Alexa

Emirsyah Satar Berharap Kasus Korupsinya Tak Ganggu Garuda

Pebriansyah Ariefana | Nikolaus Tolen
Mantan Dirut Garuda Indonesia, Emirsyah Satar dan Penasihat Hukumnya, Luhut MAP Pangaribuan usai pemeriksaan perdana sebagai tersangka kasus dugaan suap pengadaan pesawat dan mesin pesawat, Jumat (17/2/2017). (suara.com/Nikolaus Tolen)
Mantan Dirut Garuda Indonesia, Emirsyah Satar dan Penasihat Hukumnya, Luhut MAP Pangaribuan usai pemeriksaan perdana sebagai tersangka kasus dugaan suap pengadaan pesawat dan mesin pesawat, Jumat (17/2/2017). (suara.com/Nikolaus Tolen)

Terkait proses pengadaan sejumlah mesin pesawat tersebut, Luhut mengaku sudah sesuai aturan.

Suara.com - Mantan Direktur PT Garuda Indonesia Emirsyah Satar berharap kasus yang menjerat dirinya tidak mengganggu kinerja Badan Usaha Milik Negara (BUMN) tersebut.

Hal itu disampaikannya usai menjalani pemeriksaan di Gedung Komisi Pemberantasan Korupsi Jalan Rasuna Said, Jakarta Selatan, Jumat (17/2/2017).

Emirsyah merupakan tersangka dalam kasus dugaan suap senilai jutaan Dolar Amerika Serikat terkait pengadaan pesawat dan mesin pesawat dari Airbus dan Rolls-Royce pada PT Garuda Indonesia (Persero) Tbk.

"Kita kooperatif.

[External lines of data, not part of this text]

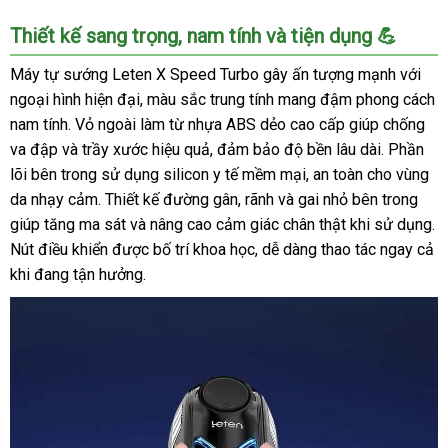
Leten
Thiết kế sang trọng, nam tính và tiện dụng 💪
X
Speed
Máy tự sướng Leten X Speed Turbo gây ấn tượng mạnh với
Turbo
ngoại hình hiện đại, màu sắc trung tính mang đậm phong cách
Máy
nam tính. Vỏ ngoài làm từ nhựa ABS dẻo cao cấp giúp chống
Tự
va đập và trầy xước hiệu quả, đảm bảo độ bền lâu dài. Phần
Sướng
lõi bên trong sử dụng silicon y tế mềm mại, an toàn cho vùng
Nam
da nhạy cảm. Thiết kế đường gân, rãnh và gai nhỏ bên trong
Tự
Động
giúp tăng ma sát và nâng cao cảm giác chân thật khi sử dụng.
Sưởi
Nút điều khiển được bố trí khoa học, dễ dàng thao tác ngay cả
Ấm
khi đang tận hưởng.
Rung
Mạnh
Mẽ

Saya berikan keterangan apa adanya. Agar prosesnya lebih cepat. Dan tentunya saya harapkan bahwa ini tidak mengganggu garuda sendiri ya," katanya.

Sementara berdasarkan keterangan Penasihat Hukumnya, Luhut MAP Pangaribuan pada pemeriksaan perdana sebagai tersangka, kliennya ditanyakan 17 pertanyaan oleh Penyidik KPK. Namun, dia mengaku, pertanyaan tersebut belum begitu dalam untuk menyidik kasus tersebut.

"Tapi sudah memberikan keterangan yang intinya adalah bahwa akan bekerja sama dengan KPK dan mengungkapkan apa adanya," katanya.

Terkait proses pengadaan sejumlah mesin pesawat tersebut, Luhut mengaku sudah sesuai aturan. Dan karenanya, dia tidak mau mengomentari kairan Emirsyah dengan Pihak Rolls-Royce.

"Itu urusan Rolls-Royce lah kalau yang itu, nggak ada hubungannya," katanya.

KPK mengumumkan status tersangka Emirsyah Satar, Kamis (19/1/2017) lalu. Bersamanya, Beneficial Owner Connaught International Pte.Ltd, Soetikno Soedarjo yang menjadi perantara dari Rolls-Royce juga ditetapkan sebagai tersangka.

Emirsyah diduga menerima uang suap senilai jutaan Dolar Amerika Serikat. Suap tersebut diberikan dalam dua bentuk, yakni berupa uang senilai 1,2 juta Euro dan 180 ribu Dolar AS, atau setara dengan Rp20 miliar. Dan berupa barang, dan nilainya setara 2 juta Dolar Amerika Serikat, yang kalau dirupiahkan dengan kurs Rp13.000 setara dengan Rp26 miliar. Dengan demikian, diperkirakan total suap tersebut mencapai Rp40 miliar.

Diduga uang dari Rolls-Royce tersebut agar Emirsyah yang bertugas untuk mengadakan pesawat dan mesin pesawat tersebut menjadikan Rolls-Royce sebagai mitra penyedia mesin pesawat.

Atas perbuatannya tersebut, Emirsyah Satar dijerat Pasal 12 huruf a atau Pasal 12 huruf b atau Pasal 11 Undang-Undang Tindak Pidana Korupsi juncto Pasal 55 ayat (1) kesatu juncto Pasal 64 ayat (1) KUHP. Sementara itu, Soetikno Soedarjo dijerat Pasal 5 ayat (1) huruf a atas Pasal 5 ayat (1) huruf b atau Pasal 13 UU Tipikor juncto Pasal 55 ayat (1) kesatu juncto Pasal 64 ayat (1) KUHP.